I know that the way you feel and how your life goes has a lot to do with how you choose to see things, but I forget and head in the wrong direction sometimes.
A good example is my reaction to this sign my neighbor had in her yard for several days. (The part obscured by the grass says “watch your pets!”) Here’s how nuts I can get – all by myself running helter-skelter through the apparently empty halls of my mind. What follows is an only slightly exaggerated depiction of this experience…
As soon as I saw the sign, I noted that it was pointed directly at my house. (I live right across the street, but still – I thought the angle might be intentionally menacing.) Last year, when I got my chickens, this neighbor came to talk with me about her concern that the chickens would attract predators. She was very worried her cat might not be safe prowling around at night, as he likes to do. I thought we had settled the matter, but perhaps the sign in her yard was her passive-aggressive way of letting me know that her worst fears about my chickens had come true. And that I was a bad, selfish person for wanting to keep chickens. I suffered over this greatly. I thought about it. I asked friends what they thought. I spent time writing a post laying out all of the reasons that my chickens are not the reason coyotes may have come to our neighborhood. I felt powerless and trapped in my little suburban neighborhood where everyone seems way too interested in what I am doing. It was exhausting.
It was the beau who pulled me out of my funk. He is not one to care much about what other people think (which drives me crazy sometimes – because geeeez, you can’t just do whatever you want! Right? Right? Bueller? Anyone – right?) and he helped me realize that there was nothing to be done about this. Even if I do care what she thinks, I don’t really know what she thinks. And even if she thinks badly of me – why does her perception of reality trump my perception of reality?
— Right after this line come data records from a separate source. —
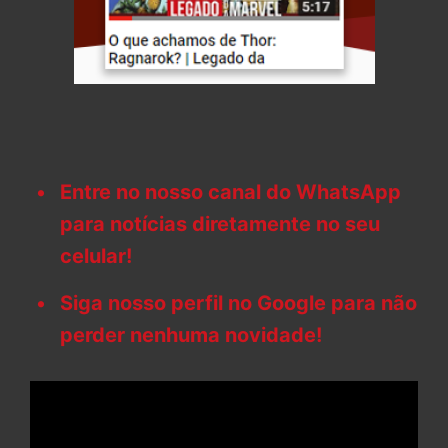
Entre no nosso canal do WhatsApp
para notícias diretamente no seu
celular!
Siga nosso perfil no Google para não
perder nenhuma novidade!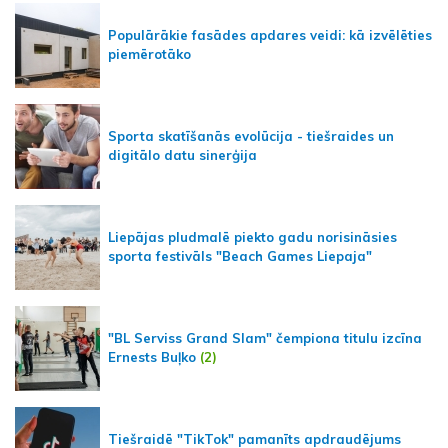
Populārākie fasādes apdares veidi: kā izvēlēties
piemērotāko
Sporta skatīšanās evolūcija - tiešraides un
digitālo datu sinerģija
Liepājas pludmalē piekto gadu norisināsies
sporta festivāls "Beach Games Liepaja"
"BL Serviss Grand Slam" čempiona titulu izcīna
Ernests Buļko
(2)
Tiešraidē "TikTok" pamanīts apdraudējums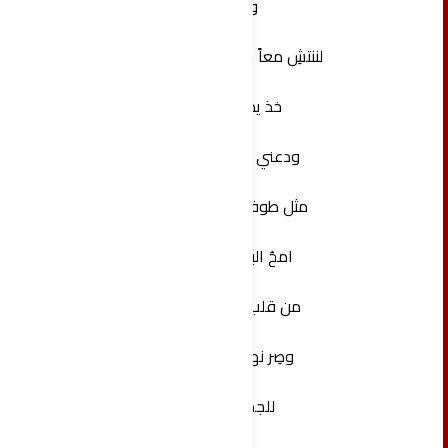
و
‏لننتشِ معاً والحب ثالثنا
‏خذ يدي..
‏ودعني أتدفّق
‏مثل طوفان"الله"
امحُ البغضاءَ
من قلب وطني
وصِر نهر عدنٍ
للجميع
I was all in a dither over my own, possibly inaccurate, interpretation of the situation. The bottom line is: I am allowed to have chickens. I have a permit. (I really love my permit.)(And the beau.)
So I tried something new.
I tried being that person who is blissfully oblivious. I tried it on in great detail. I conjured up that person who doesn’t overthink what you might be thinking about her. I embodied that girl who goes about her business as if all is well, and would never think that people could hate her for having chickens, and thinks that the sign was just a neighbor sharing an interesting experience with the neighborhood. Nothing changed – except my interpretation of the situation. I made myself try on a different way of thinking about it and my whole body immediately felt different. Amazingly, it felt better. Much better. I could breathe. The world became a different place for me to live. Lucky for me, reality is truly relative to perception.
I wish I could say that I am now cured of my tendency to overreact with crippling insecurity when I think someone thinks badly of me, but I can’t. I can tell you this truth though: the more often we try a new way of perceiving the world and have the “felt experience” in our body of how much better the new way feels, the more likely it is that this new way of thinking will become our default way of seeing and living in the world. So I intend to keep at it – when I can reign myself in enough to remember to try.
Have you ever consciously changed your thinking about something?